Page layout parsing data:

*** Begin section ***

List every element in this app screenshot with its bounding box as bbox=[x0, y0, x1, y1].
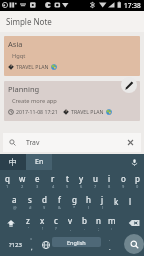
staticText: n bbox=[96, 215, 101, 226]
button[interactable]: Shift bbox=[0, 213, 21, 233]
button[interactable]: Change language bbox=[39, 233, 52, 256]
staticText: 7 bbox=[94, 184, 97, 189]
staticText: u bbox=[93, 173, 98, 184]
button[interactable]: r bbox=[45, 170, 60, 191]
staticText: 2 bbox=[21, 184, 24, 189]
staticText: Trav bbox=[26, 138, 40, 147]
button[interactable]: k bbox=[109, 191, 123, 212]
button[interactable]: g bbox=[67, 191, 81, 212]
staticText: ! bbox=[42, 226, 44, 231]
staticText: Asia bbox=[8, 39, 23, 49]
staticText: q bbox=[5, 173, 10, 184]
button[interactable]: x bbox=[35, 213, 49, 233]
staticText: 0 bbox=[136, 184, 139, 189]
staticText: 5 bbox=[66, 184, 69, 189]
button[interactable]: a bbox=[7, 191, 22, 212]
button[interactable]: j bbox=[95, 191, 109, 212]
staticText: 2017-11-08 17:21 bbox=[16, 108, 58, 115]
button[interactable]: w bbox=[15, 170, 30, 191]
button[interactable]: Search bbox=[124, 234, 144, 254]
button[interactable]: l bbox=[123, 191, 137, 212]
staticText: w bbox=[19, 173, 26, 184]
button[interactable]: z bbox=[21, 213, 35, 233]
staticText: y bbox=[79, 173, 84, 184]
button[interactable]: u bbox=[88, 170, 102, 191]
button[interactable]: h bbox=[81, 191, 95, 212]
button[interactable]: o bbox=[116, 170, 130, 191]
button[interactable]: q bbox=[0, 170, 15, 191]
button[interactable]: En bbox=[26, 154, 52, 170]
staticText: e bbox=[35, 173, 40, 184]
staticText: v bbox=[68, 215, 73, 226]
button[interactable]: Asia bbox=[4, 36, 140, 76]
staticText: 8 bbox=[108, 184, 111, 189]
button[interactable]: b bbox=[77, 213, 91, 233]
button[interactable]: Planning bbox=[4, 81, 140, 121]
button[interactable]: Voice input bbox=[129, 157, 140, 168]
staticText: p bbox=[135, 173, 140, 184]
button[interactable]: · bbox=[103, 233, 117, 256]
button[interactable]: p bbox=[130, 170, 144, 191]
staticText: b bbox=[82, 215, 87, 226]
staticText: , bbox=[70, 226, 72, 231]
button[interactable]: ?123 bbox=[2, 233, 28, 256]
staticText: . bbox=[109, 244, 111, 252]
staticText: ; bbox=[98, 226, 100, 231]
staticText: 17:38 bbox=[124, 1, 141, 10]
button[interactable]: Edit note bbox=[121, 77, 137, 93]
staticText: TRAVEL PLAN bbox=[71, 108, 104, 115]
staticText: * bbox=[73, 205, 76, 210]
button[interactable]: c bbox=[49, 213, 63, 233]
staticText: 9 bbox=[122, 184, 125, 189]
staticText: & bbox=[58, 205, 61, 210]
button[interactable]: 中 bbox=[0, 154, 26, 170]
staticText: Hgqt bbox=[12, 52, 26, 60]
staticText: z bbox=[26, 215, 30, 226]
button[interactable]: i bbox=[102, 170, 116, 191]
staticText: TRAVEL PLAN bbox=[16, 63, 49, 70]
staticText: ) bbox=[102, 205, 104, 210]
staticText: r bbox=[51, 173, 55, 184]
staticText: t bbox=[66, 173, 69, 184]
staticText: ?123 bbox=[9, 241, 22, 249]
staticText: ¥ bbox=[43, 205, 46, 210]
staticText: h bbox=[86, 194, 91, 205]
button[interactable]: y bbox=[74, 170, 88, 191]
staticText: @ bbox=[13, 205, 17, 210]
staticText: j bbox=[101, 194, 104, 205]
button[interactable]: Trav bbox=[3, 133, 141, 152]
staticText: ' bbox=[28, 226, 29, 231]
button[interactable]: Backspace bbox=[127, 216, 141, 230]
staticText: Simple Note bbox=[6, 16, 52, 27]
staticText: k bbox=[114, 196, 119, 207]
button[interactable]: English bbox=[52, 237, 101, 247]
staticText: a bbox=[12, 194, 17, 205]
staticText: . bbox=[84, 226, 86, 231]
button[interactable]: t bbox=[60, 170, 74, 191]
button[interactable]: Clear search bbox=[125, 137, 136, 148]
staticText: ( bbox=[88, 205, 90, 210]
staticText: , bbox=[31, 244, 33, 252]
button[interactable]: s bbox=[22, 191, 37, 212]
staticText: 1 bbox=[6, 184, 9, 189]
button[interactable]: ° bbox=[24, 233, 39, 256]
button[interactable]: m bbox=[105, 213, 119, 233]
staticText: d bbox=[42, 194, 47, 205]
staticText: l bbox=[129, 196, 132, 207]
button[interactable]: v bbox=[63, 213, 77, 233]
staticText: 3 bbox=[36, 184, 39, 189]
staticText: ° bbox=[30, 237, 33, 244]
staticText: 中 bbox=[9, 157, 17, 167]
button[interactable]: n bbox=[91, 213, 105, 233]
button[interactable]: e bbox=[30, 170, 45, 191]
staticText: · bbox=[109, 237, 111, 244]
button[interactable]: d bbox=[37, 191, 52, 212]
button[interactable]: f bbox=[52, 191, 67, 212]
staticText: Create more app bbox=[12, 97, 57, 105]
staticText: g bbox=[72, 194, 77, 205]
staticText: # bbox=[29, 205, 32, 210]
staticText: i bbox=[108, 173, 111, 184]
staticText: s bbox=[28, 194, 32, 205]
staticText: c bbox=[54, 215, 58, 226]
staticText: o bbox=[121, 173, 126, 184]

*** End section ***

Please return each line of the data above in which the word "Asia" occurs.

staticText: Asia bbox=[8, 39, 23, 49]
button[interactable]: Asia bbox=[4, 36, 140, 76]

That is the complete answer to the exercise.